■ WHAT TO WORK ON:
Look through the lines below for the word "right", and copy every line that has it.
##### INFORMATION SUPPLIED #####
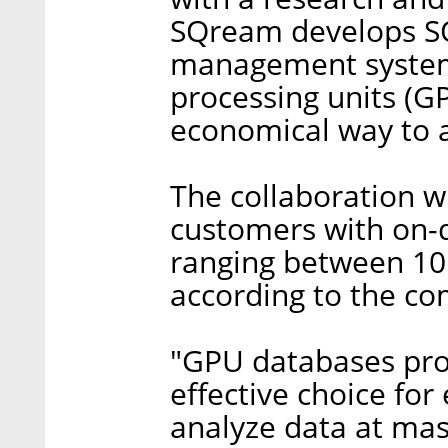
SQream develops S
management system 
processing units (G
economical way to a
The collaboration w
customers with on-
ranging between 10 
according to the c
"GPU databases prov
effective choice for
analyze data at mas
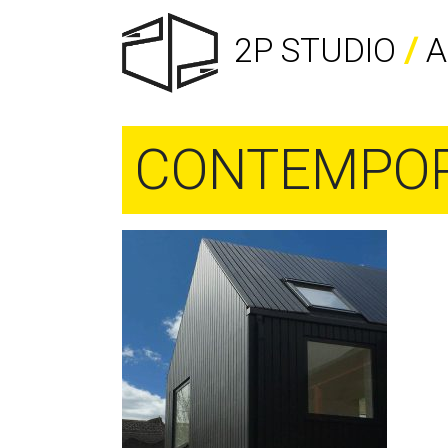
2P STUDIO
/
A
CONTEMPOR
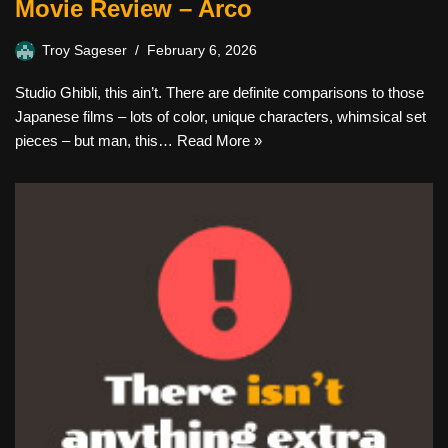
Movie Review – Arco
Troy Sageser
February 6, 2026
Studio Ghibli, this ain’t. There are definite comparisons to those
Japanese films – lots of color, unique characters, whimsical set
pieces – but man, this…
Read More »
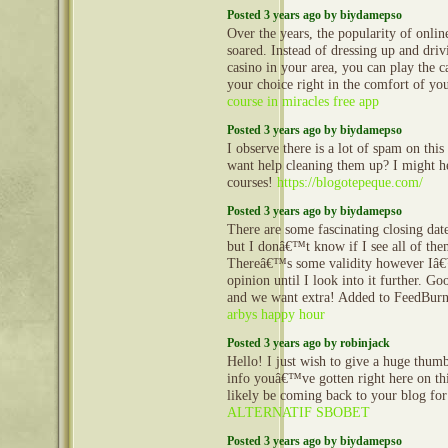
Posted 3 years ago by biydamepso
Over the years, the popularity of onlin
soared. Instead of dressing up and driv
casino in your area, you can play the 
your choice right in the comfort of 
course in miracles free app
Posted 3 years ago by biydamepso
I observe there is a lot of spam on thi
want help cleaning them up? I might h
courses!
https://blogotepeque.com/
Posted 3 years ago by biydamepso
There are some fascinating closing dates
but I donâ€™t know if I see all of the
Thereâ€™s some validity however Iâ€
opinion until I look into it further. Goo
and we want extra! Added to FeedBurne
arbys happy hour
Posted 3 years ago by robinjack
Hello! I just wish to give a huge thum
info youâ€™ve gotten right here on this
likely be coming back to your blog fo
ALTERNATIF SBOBET
Posted 3 years ago by biydamepso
#####
■ RESPONSE TO THIS TASK:
your choice right in the comfort of 
info youâ€™ve gotten right here on this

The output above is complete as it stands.